For many employees, the process of mergers and acquisitions emanates from an opaque box. The decision to acquire a company is often announced in almost surprising fashion, and the integration details are punted over to IT, finance, and other departments to “figure out” on their own. Yet by adding transparency and repeatable processes, M&A can go from magic to an intuitive and repeatable process which enables integration teams to hit the ground running; thus increasing chances of integration success.
Funnels, Scorecards, and Game Boards
Acquisitions start with a strategy. Yet that strategy is rarely clear to the entire company. While strategy socialization is another topic for another day, it’s imperative that enterprise leaders understand the current and future-state portfolio of the company. Put simply: everyone needs to understand what the future corporate portfolio looks like in terms of products and services. Additionally, having a “funnel of opportunities” with stack-ranked or “scorecarded” companies to satisfy portfolio gaps is a highly intuitive way to get all M&A stakeholders on the same page rapidly.

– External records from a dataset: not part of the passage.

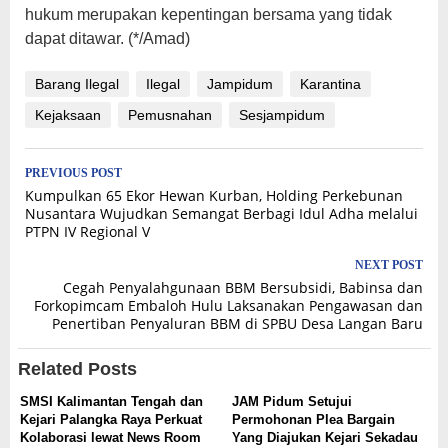
hukum merupakan kepentingan bersama yang tidak
dapat ditawar. (*/Amad)
Barang Ilegal
Ilegal
Jampidum
Karantina
Kejaksaan
Pemusnahan
Sesjampidum
Post
PREVIOUS POST
Kumpulkan 65 Ekor Hewan Kurban, Holding Perkebunan
navigation
Nusantara Wujudkan Semangat Berbagi Idul Adha melalui
PTPN IV Regional V
NEXT POST
Cegah Penyalahgunaan BBM Bersubsidi, Babinsa dan
Forkopimcam Embaloh Hulu Laksanakan Pengawasan dan
Penertiban Penyaluran BBM di SPBU Desa Langan Baru
Related Posts
SMSI Kalimantan Tengah dan
JAM Pidum Setujui
Kejari Palangka Raya Perkuat
Permohonan Plea Bargain
Kolaborasi lewat News Room
Yang Diajukan Kejari Sekadau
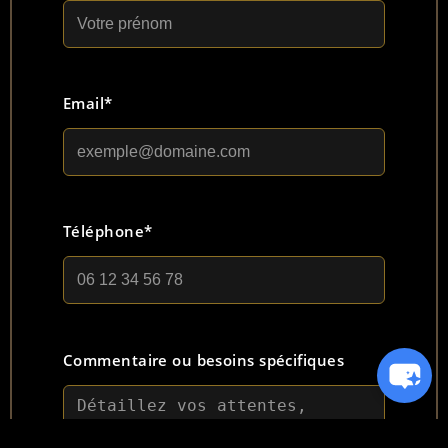
Email*
Téléphone*
Commentaire ou besoins spécifiques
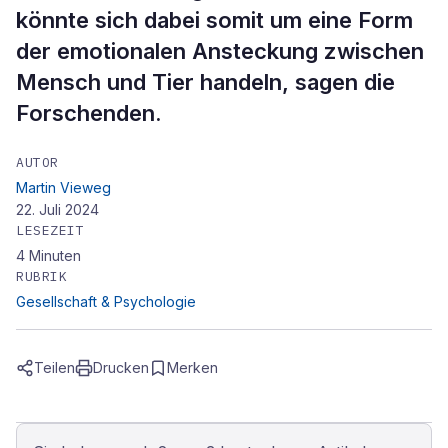
könnte sich dabei somit um eine Form
der emotionalen Ansteckung zwischen
Mensch und Tier handeln, sagen die
Forschenden.
AUTOR
Martin Vieweg
22. Juli 2024
LESEZEIT
4
Minuten
RUBRIK
Gesellschaft & Psychologie
Teilen
Drucken
Merken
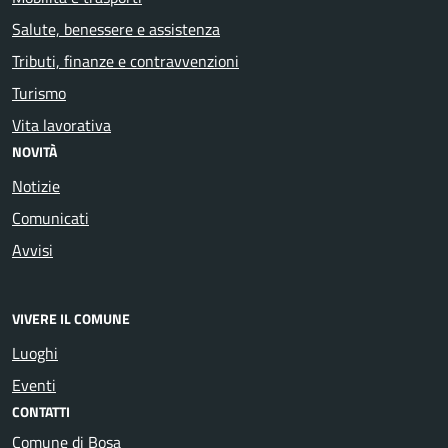
Salute, benessere e assistenza
Tributi, finanze e contravvenzioni
Turismo
Vita lavorativa
NOVITÀ
Notizie
Comunicati
Avvisi
VIVERE IL COMUNE
Luoghi
Eventi
CONTATTI
Comune di Bosa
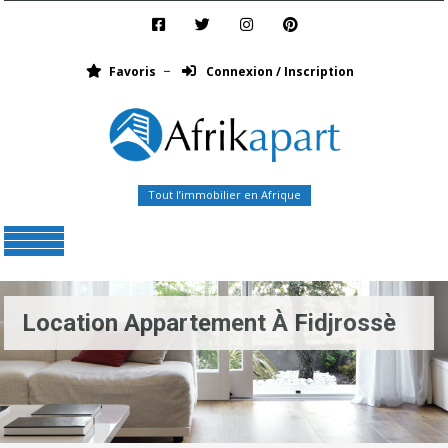
Favoris
Connexion / Inscription
Tout l’immobilier en Afrique
Menu
Location Appartement À Fidjrossè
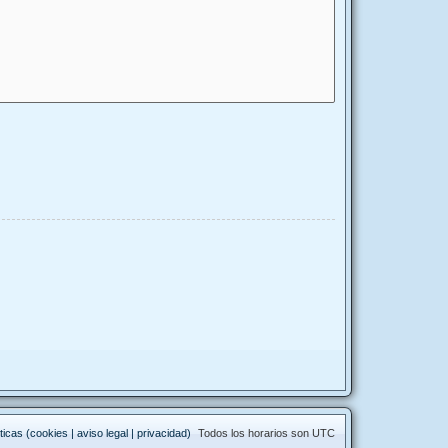
ticas (cookies | aviso legal | privacidad)
Todos los horarios son
UTC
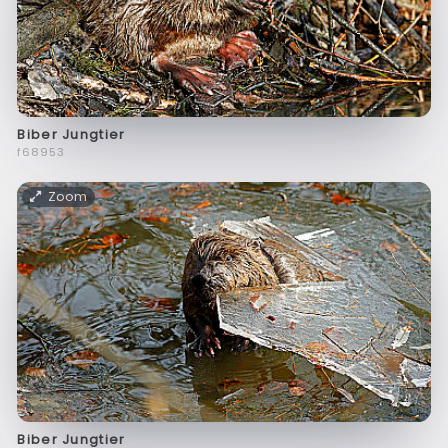
Biber Jungtier
f68953
Zoom
Biber Jungtier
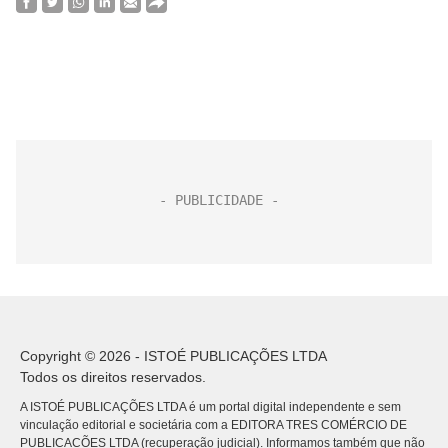
Copyright © 2026 - ISTOÉ PUBLICAÇÕES LTDA
Todos os direitos reservados.
A ISTOÉ PUBLICAÇÕES LTDA é um portal digital independente e sem
vinculação editorial e societária com a EDITORA TRES COMÉRCIO DE
PUBLICACÕES LTDA (recuperação judicial). Informamos também que não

Let’s take a look at a fictitious scenario: a marketing company with an existing and relatively solid CRM product who wishes to expand into the marketing platform space. To do so, the company may need to acquire the following functionalities:
- customer data platform (CDP)
- email service provider (ESP)
- content management system (CMS) capable of hosting campaign landing pages (LP)
These products are required in order for this fictitious company to be considered a contender to market incumbents such as Adobe, Salesforce, and Oracle. All of these components together make up the platform, or “game board” as we refer to below:
Believe it or not, simply conveying the portfolio/platform game board is a huge win. That’s because many employees within the enterprise previously had no idea what it takes to go from a marketing product company to a marketing platform company. With just one simple graphic, now it’s clear as day.

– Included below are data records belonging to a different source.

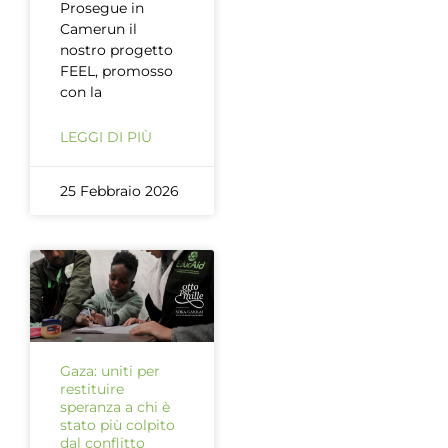
Prosegue in
Camerun il
nostro progetto
FEEL, promosso
con la
LEGGI DI PIÙ
25 Febbraio 2026
Gaza: uniti per
restituire
speranza a chi è
stato più colpito
dal conflitto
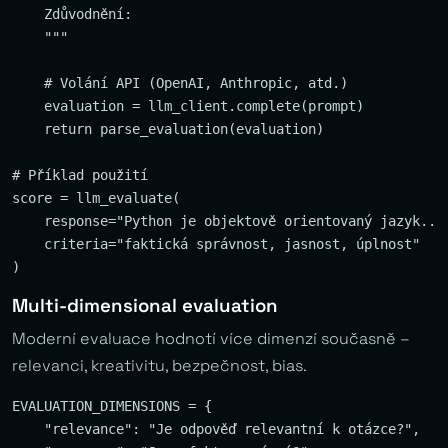
    Zdůvodnění:

    """

    # Volání API (OpenAI, Anthropic, atd.)

    evaluation = llm_client.complete(prompt)

    return parse_evaluation(evaluation)

# Příklad použití

score = llm_evaluate(

    response="Python je objektově orientovaný jazyk..."
    criteria="faktická správnost, jasnost, úplnost"

Multi-dimensional evaluation
Moderní evaluace hodnotí více dimenzí současně –
relevanci, kreativitu, bezpečnost, bias.
EVALUATION_DIMENSIONS = {

    "relevance": "Je odpověď relevantní k otázce?",
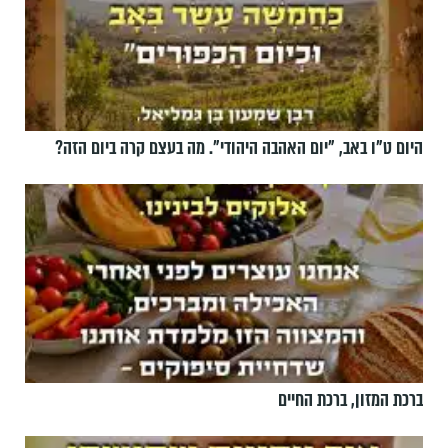
היום ט"ו באב, ”יום האהבה היהודי". מה בעצם קרה ביום הזה?
ברכת המזון, ברכת החיים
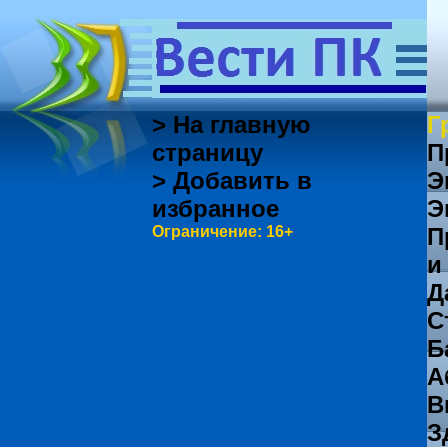
> На главную
Г
страницу
П
> Добавить в
Э
избранное
Э
Ограничение: 16+
П
и
Д
С
Б
А
В
З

So now this company has a game board of its future portfolio, but how do we fill the gaps? That’s where funnels, filled with stack-ranked / scoredcarded acquisition targets come into play.
The manner in which each company is selected involves scorecarding; a methodical process which scores companies on a variety of factors, often determined collaboratively between product management and product marketing. Regardless of how the companies are selected, it’s important to have more than one company in the funnel as some acquisitions targets will be further from reach than others.
If these artifacts look familiar, that’s because they come from the CRM and sales-ops world; a world where predictability is paramount. So rather than reinvent the wheel, why not leverage tools which are both common and battle-tested?
A Repeatable and Intuitive Approach
Determining which company to acquire is only a piece of the puzzle, and it’s no trivial piece! Market examination (TAM, etc) and heavy product analysis must take place before a logo appears within a funnel. Moreover, acquisition selection has its own set of sub-steps, from awareness to interest to mutual acquisition agreement.
Additionally, once a company is selected for acquisition, it’s by no means “game over” for the analytical side of the M&A team. Integration archetypes and other coexistence strategies must be provided to the integration team(s) to ensure integration success.
Yet the key takeaway here borrows a paradigm from consumerization: take something complex and make if familiar, approachable, and intuitive. This relatively low-effort / high-return approach can only increase your odds of M&A success.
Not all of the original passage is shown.